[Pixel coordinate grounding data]
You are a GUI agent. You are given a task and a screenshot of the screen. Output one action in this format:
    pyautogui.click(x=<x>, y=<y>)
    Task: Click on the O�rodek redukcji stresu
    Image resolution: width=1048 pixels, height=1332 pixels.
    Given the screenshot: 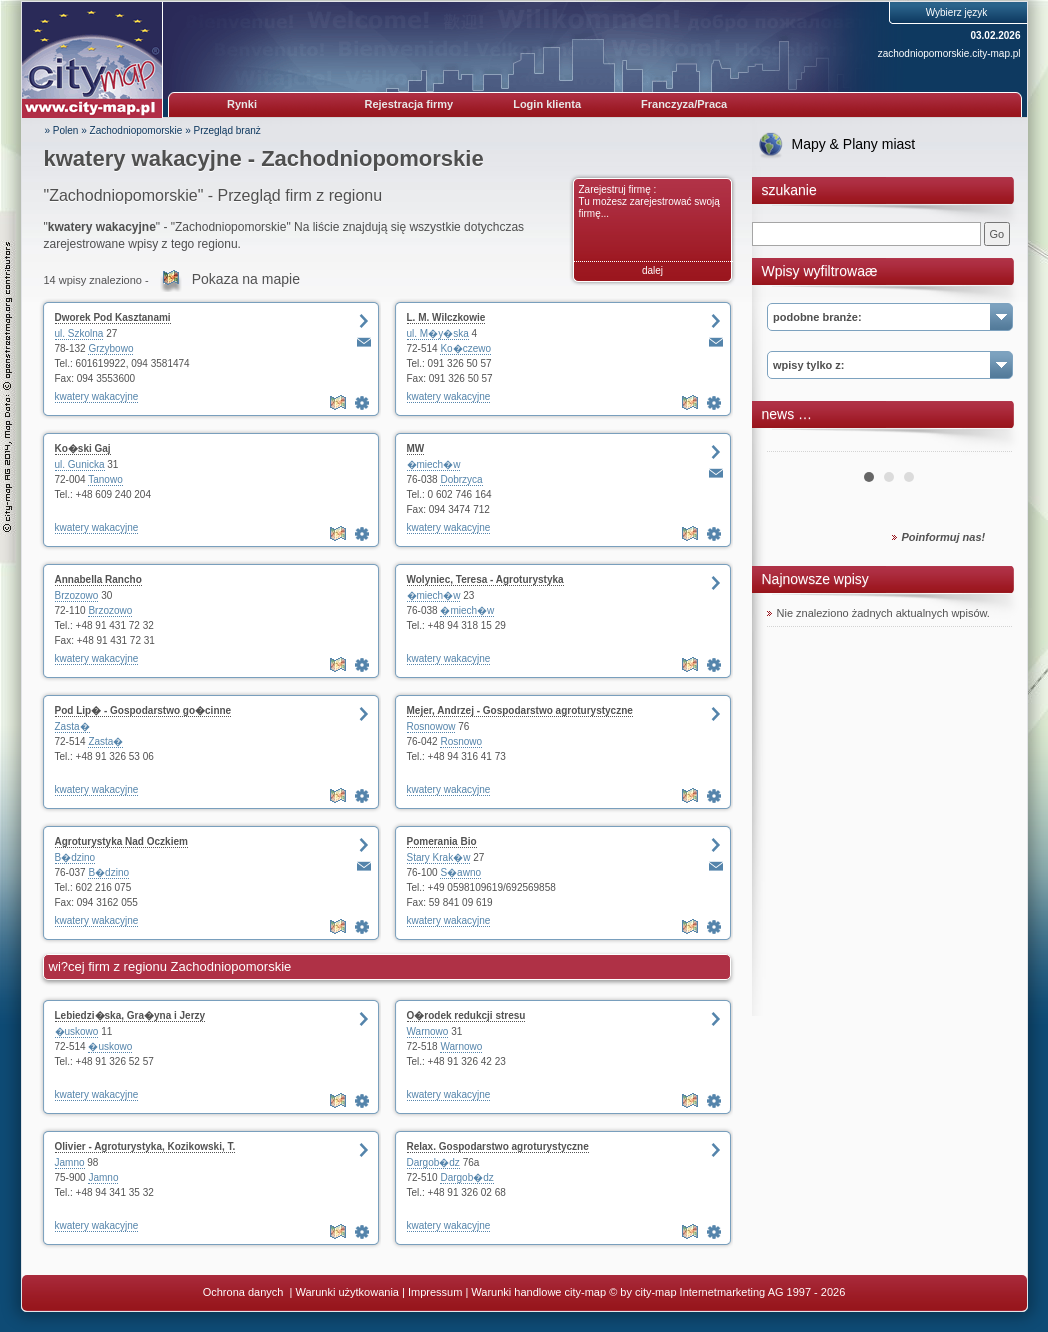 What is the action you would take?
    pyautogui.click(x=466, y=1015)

▸ Work instruction
All lines from the start of the entries through the line where "Image resolution: width=1048" sits should be duplicated exactly, with nothing else in the output.

▸ The completed task
You are a GUI agent. You are given a task and a screenshot of the screen. Output one action in this format:
    pyautogui.click(x=<x>, y=<y>)
    Task: Click on the O�rodek redukcji stresu
    Image resolution: width=1048 pixels, height=1332 pixels.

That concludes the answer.